Il n'y a pas de néant. Zéro n'existe pas. Tout est quelque chose. Rien n'est rien.*
Ah Terry ! Toi et tes univers décalés vous m'aviez vraiment manqué. Pendant plus d'1h30 Zero Theorem m'a transporté dans un monde fascinant où technologie et sens de la vie se mêlent et s’emmêlent pour accoucher d'une fable ouvrant la réflexion sur des sujets de société comme l'isolement et la recherche individuelle du bonheur. Et en cela je dois remercier le Monty Python car il est, à mes yeux, l'un des seuls réalisateurs capables de livrer ce genre d'exercice en lui insufflant une personnalité propre.

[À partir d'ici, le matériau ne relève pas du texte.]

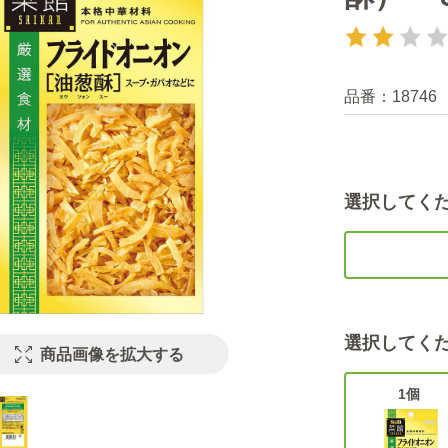
品番：
18746
選択してく
選択してく
商品画像を拡大する
1個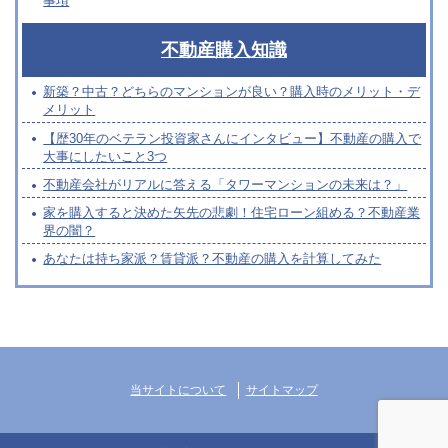
事項
不動産購入知識
新築？中古？どちらのマンションが良い？購入時のメリット・デ
メリット
【歴30年のベテラン投資家さんにインタビュー】不動産の購入で
大事にしたいこと3つ
不動産会社がリアルに答える「タワーマンションの未来は？」
家を購入すると決めた矢先の悲劇！住宅ローン組める？不動産業
界の闇？
あなたは持ち家派？賃貸派？不動産の購入を計算してみた
当サイトについて
サイトマップ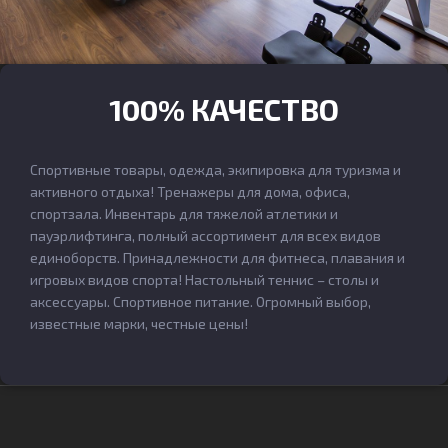
100% КАЧЕСТВО
Спортивные товары, одежда, экипировка для туризма и
активного отдыха! Тренажеры для дома, офиса,
спортзала. Инвентарь для тяжелой атлетики и
пауэрлифтинга, полный ассортимент для всех видов
единоборств. Принадлежности для фитнеса, плавания и
игровых видов спорта! Настольный теннис – столы и
аксессуары. Спортивное питание. Огромный выбор,
известные марки, честные цены!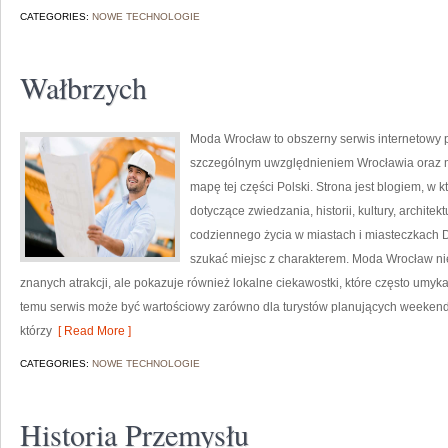
CATEGORIES:
NOWE TECHNOLOGIE
Wałbrzych
Moda Wrocław to obszerny serwis internetowy
szczególnym uwzględnieniem Wrocławia oraz mi
mapę tej części Polski. Strona jest blogiem, w 
dotyczące zwiedzania, historii, kultury, architek
codziennego życia w miastach i miasteczkach Do
szukać miejsc z charakterem. Moda Wrocław nie
znanych atrakcji, ale pokazuje również lokalne ciekawostki, które często umy
temu serwis może być wartościowy zarówno dla turystów planujących weekend
którzy
[ Read More ]
CATEGORIES:
NOWE TECHNOLOGIE
Historia Przemysłu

Qohen Leth est une personne solitaire et névrosée qui subit la société hyperconnectée et cherche à la fuir par tous les moyens. Son boulot de régulateur de la courbe du chômage est mécanique et abrutissant mais surtout l'empêche de rester cloitré à son domicile où il attend désespérément un coup de téléphone devant donner un but à son existence. Qohen va pourtant avoir l'opportunité unique de concilier télétravail et recherche du sens de la vie, une question qui l'obsède, dans la mesure où son patron, Management, va lui demander de résoudre l'impossible équation du Zéro.
L'univers du film est fascinant. Bien sûr aujourd'hui les notions de contrôle des masses, de publicités intrusives ou encore de décadences expiatrices n'ont plus grand chose d'originales pour qui a dévoré des oeuvres majeures de Science Fiction dystopique mais Terry Gilliam réussit pourtant à créditer son univers d'un patte artistique unique. Pas dans le fond mais dans la forme. C'est coloré, c'est flashy, c'est saturé, c'est brouillon et bruyant. Ces éléments de la société forment un contraste saisissant avec l'antre de Qohen; une église abandonnée, sombre et en décrépitude. Un sanctuaire apaisant mais calme. Un moyen de véhiculer un message d'espoir aux gens qui se sentent en marge de la société. De la nôtre. De la mienne.
Ce film m'a parlé. Pas parce que je suis un frappadingue introverti qui fuit le contact humain mais parce que je n'éprouve pas le besoin d'être connecté au monde en permanence. D'un point de vue social, la possibilité du télétravail, mise en place par Management (ça ne s'invite pas), va dans ce sens. La vie ce n'est pas nécessairement vivre ensemble dans la joie et la bonne humeur, c'est aussi s'assumer avec sa conscience et être capable de s'isoler pour mieux s'épanouir. Gilliam emploie un cas extrême pour le montrer mais ce que j'ai retenu du film c'est que le réalisateur montre astucieusement qu'il n'y a pas un seul moyen universel de vivre pleinement sa vie. Il y en a une infinité.
Bien sûr que c'est bateau comme réflexion mais là où je trouve le propos brillant c'est qu'il évite les poncifs qui tirent à boulets rouges sur la société moderne. Gilliam ne cherche pas à dénoncer le système contemporain, il se contente de critiquer ceux qui pensent détenir la vérité unique sur le sens de la vie. Sur la manière de vivre sa vie. C'est ça que j'ai perçu dans le film et que j'ai apprécié. Si vous espérez découvrir dans ce film ce que signifie le 42 de Douglas Adams alors vous risquez d'être déçu. Non seulement parce que la fin, qui tente d'apporter son lot de réponses, est un peu foutraque mais surtout parce que, pour moi, ce n'est pas le but de ce film.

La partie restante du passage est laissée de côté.